“A wrinkled woman can also be interesting,” he claims. Monica Lopez (Las Palmas de Gran Canaria, 1969), aware that starring in a Spanish series at 55 years old, as she is doing in ‘Rapa’ (which has just released its third and final season on Movistar Plus+), is not too ordinary. A regular in the theatre (especially in Catalonia, as she has lived in Barcelona for more than half her life), we have seen her in television productions such as ‘Nissaga de poder’, ‘Antidisturbios’, ‘La cocinero de Castamar’ and ‘Hierro’. However, she does not have streaming platforms at home.
-This year, ‘Rapa’ not only addresses murders, but also introduces the topic of euthanasia.
-They had to be honest about the subject of Tomás’s illness, the character played by Javier Cámara. He always says something that I really like, which is that this is not an allegory about euthanasia, but rather it is opening the door to the freedom to decide.
-Throughout the three seasons of the series we have seen a very peculiar relationship between her character, Maite, and Tomás. They become friends despite being very different and at first you doubt if there will be something romantic but then you see that there isn’t.
-When we see in the first season that there is this intellectual love affair and the writers end up deciding that there was not going to be a conventional love story, it seems to me to be a total success. At least to me, that is what happens most.
-In what sense?
-I mean, I don’t have many love stories, they end up being more friendships. When I see in movies that they always end up falling in love I love it, but I think this is more realistic. These two characters find that impossible friendship between an egg and a chestnut, because look how different they are… She is super conventional, she follows the protocol of her job, and she finds a guy who makes her think differently. That is sometimes almost better than falling in love, because falling in love ends.
-Your case is quite exceptional. You didn’t usually play leading roles in audiovisual media, and you get one in ‘Rapa’, when you’re over 50 years old.

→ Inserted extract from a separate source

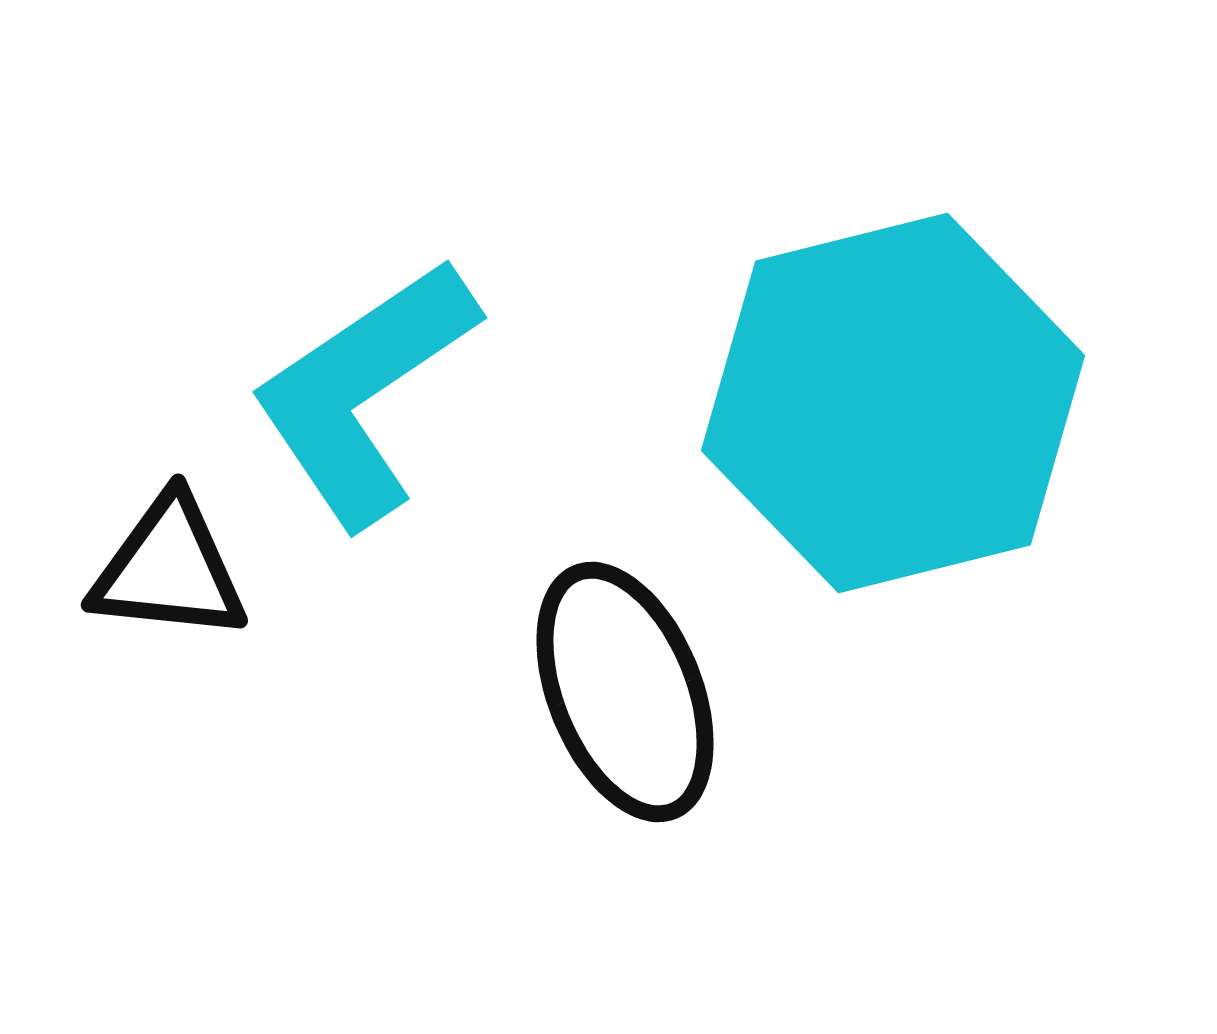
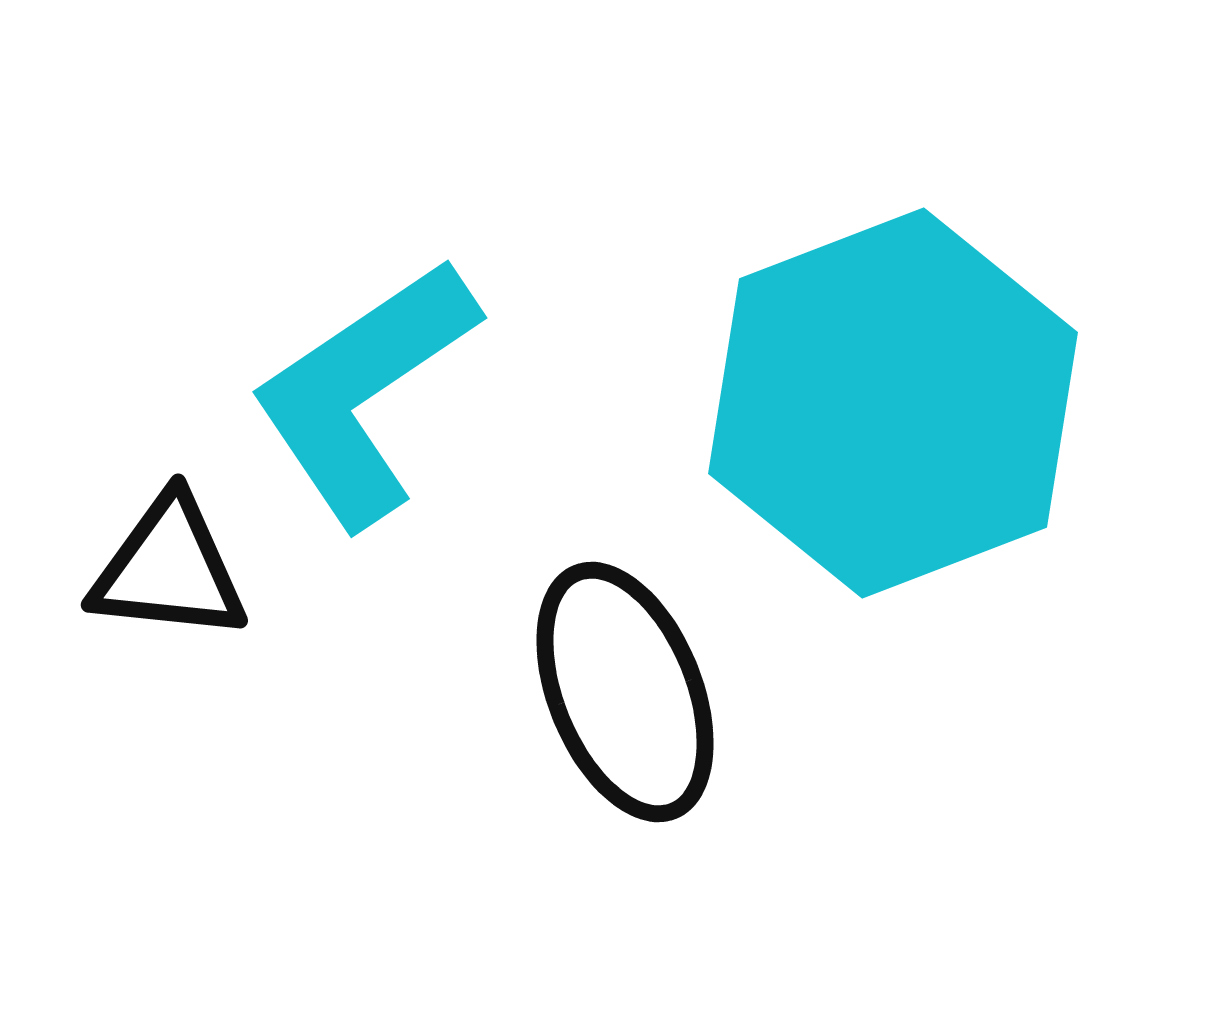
cyan hexagon: rotated 7 degrees counterclockwise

-I won the lottery, because it is not common. My peers do not work. I am not the paradigm of a beautiful and young woman, so I have to thank the directors of the series for giving me a leading role, and for Movistar accepting it. It seems like a miracle to me, let’s see if they get used to it, because mature women have a lot to say. A wrinkled woman can also be interesting. A bet has been made, not brave, but obvious, and it should be done more often.
-Is it true that you don’t have platforms?
-I don’t have any, and they feed me… But I’m a little scared. It’s like when the private mutual insurance companies came about, I thought they were the downfall of public health, and time has proven me right. The same thing happens to me with the platforms, it’s the privatisation of audiovisuals. It’s fantastic that they’re there, but be careful, the big monsters don’t eat the little ones. Also, I don’t like being a consumer of audiovisuals as if they were sunflower seeds. I know that the great creators are in the series and that I’m missing out on masterpieces, but maybe they’re not as great, or maybe they’re not more great than everything I’ve seen because of my age.
-Isn’t it contradictory? ‘Rapa’ is on a platform.
-It’s contradictory, but what is life? What are we as human beings? It’s my little revolution against the privatization of art.
-Last year there was controversy because he did not go to ‘El Hormiguero’, claiming that no one in the cultural world should visit the programme because it “whitewashes fascism.”
-I later found out that I had never been invited. What a contradiction, isn’t it?
-This year he wasn’t there either, but Javier Cámara was the star of ‘Rapa’ again.
-I’m not going to be invited back after the conflict, so problem solved. I’m not proud of that episode at all. First, because I don’t like vehement people who say things without thinking, and I was exactly that. And the worst thing is that I can speak for myself, but I mentioned third and fourth people, and I completely regret that. I think everyone understood what I think with what I said. But I’m extremely sorry for the way I said it, because I didn’t do it right. When you do something like that, you have to be much smarter than me and have a better sense of humor. And I got angry and spoke without thinking. I was naive, because I didn’t count on social media and that it was going to go viral. Look what a lesson for me, welcome to the modern world.